Emory’s Office of Critical Event Preparedness and Response is planning a university-wide test of one of Emory’s new emergency notification systems at 11 a.m. Wednesday, Sept. 19. The test will be sent in the form of e-mails to all Emory faculty, staff and student addresses. The electronic e-mail notification system is one feature of a product called e.Notify, which the university recently purchased from Amcom.
“This is just one element of a comprehensive plan to further improve the University’s ability to deliver a coordinated and effective emergency notification to all members of the Emory community,” said Alex Isakov, executive director of CEPAR. Isakov is leading an implementation team of Emory administrators who are working towards a phased rollout of the new system over the next two months. “The time and resources dedicated to this project by the very talented members of this multi-disciplinary team has been essential to moving this initiative forward.”
The e-mail message that faculty, staff and students will receive Sept. 19 will clearly identify that it is a test, said Bob Nadolski, senior administrator of CEPAR. No action is necessary on the recipients’ part.
“We are testing our ability to distribute an e-mail and the speed at which the message is delivered,” said Nadolski, adding that he anticipates there will be significant delays in some test e-mails getting through to some recipients. “Because Emory is both the distributor and receiver of the information, we’ll be able to measure how quickly it’s dispersed to individuals’ e-mail boxes.
“What it can’t do is control the speed with which someone checks their e-mail or text messages,” said Nadolski. “We know most people don’t read e-mail continuously throughout the day, so for emergency notification, we are looking to text messaging as the first and most universally accessible way to reach people.”

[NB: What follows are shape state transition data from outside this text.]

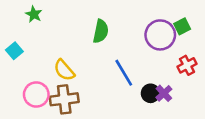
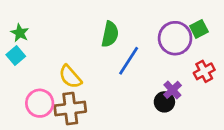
green star: (34, 14) -> (20, 33), moved
blue line: (124, 73) -> (129, 61), moved, turned 64
purple cross: (164, 93) -> (172, 90), moved

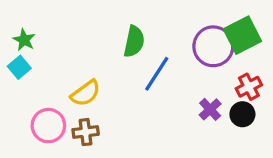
green square: (199, 29) -> (242, 35), size x1.6
yellow semicircle: (70, 77) -> (86, 93), turned -85
black circle: (164, 102) -> (242, 114), moved
brown cross: (70, 109) -> (86, 132), size x0.7

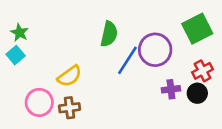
purple circle: (213, 46) -> (155, 50), moved
purple cross: (210, 109) -> (171, 89), turned 36

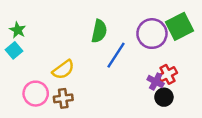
purple circle: (155, 50) -> (152, 34), moved
red cross: (203, 71) -> (168, 74), moved
purple cross: (171, 89) -> (156, 82), turned 35
black circle: (197, 93) -> (164, 97), moved

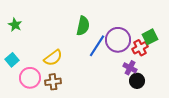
green square: (180, 26) -> (150, 37), moved, size x0.7
purple circle: (152, 34) -> (118, 40), moved
cyan square: (14, 50) -> (12, 60), moved
red cross: (168, 74) -> (140, 48), moved

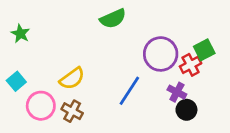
green semicircle: (83, 26) -> (113, 19), moved, turned 54
blue line: (97, 46) -> (129, 91), moved
brown cross: (53, 82) -> (72, 111), turned 35

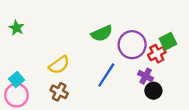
green semicircle: (113, 19) -> (102, 33), moved
cyan square: (16, 81) -> (17, 79), moved
pink circle: (41, 106) -> (17, 95), moved

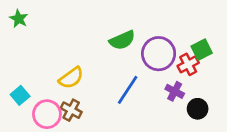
green star: (17, 28) -> (19, 19), moved
black circle: (153, 91) -> (198, 109), moved
pink circle: (17, 95) -> (47, 114), moved

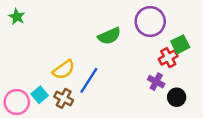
purple circle: (159, 54) -> (150, 22), moved
blue line: (128, 90) -> (89, 80), moved
cyan square: (20, 95) -> (40, 95), moved
pink circle: (47, 114) -> (17, 102), moved

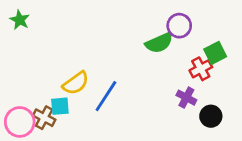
purple circle: (150, 22) -> (179, 26), size x0.7
green semicircle: (109, 36) -> (159, 43), moved
cyan square: (40, 95) -> (60, 106), moved, turned 35
brown cross: (64, 98) -> (44, 118), moved

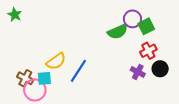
green square: (215, 53) -> (146, 26), moved
black circle: (211, 116) -> (160, 69), moved
brown cross: (44, 118) -> (25, 78), moved
pink circle: (20, 122) -> (35, 90), moved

That is why the University will begin collecting cell phone and PDA data this fall, in order to be able to push out a large number of automated text messages very quickly, he said. “We will use a variety of means this fall to seek cell phone information for students, faculty and staff, so that we can craft a robust database for use when emergency notification is required.”
One strength of e.Notify is that it can send messages to a variety of devices. “The system allows us to send one message to multiple media as a text message to e-mail addresses, or to cell phones,” said Nadolski.
“We recognize that each type of technology we are implementing has its limitations,” said Isakov. “The more avenues and devices we can use to provide information quickly, the more people will understand what they need to do to keep themselves safe in emergency situations.”
Other strategies being adopted as part of the emergency notification plan are a siren/public address system for the Atlanta and Oxford campuses, a banner messaging system for Emory TV, and AM broadcast transmission capabilities. Each of these communication tools will be tested and evaluated for speed and effectiveness as it is integrated into the overall plan, Nadolski said.
From an implementation perspective, e.Notify has advantages over the current listserv system, said Nadolski. e.Notify can segregate messages by schools, by buildings, by areas of the campus, or other configurations.
“For example if there’s something going on at a residence hall or academic building, we will be able to quickly target people associated with that residence hall or building without having to send information to various listservs,” said Nadolski.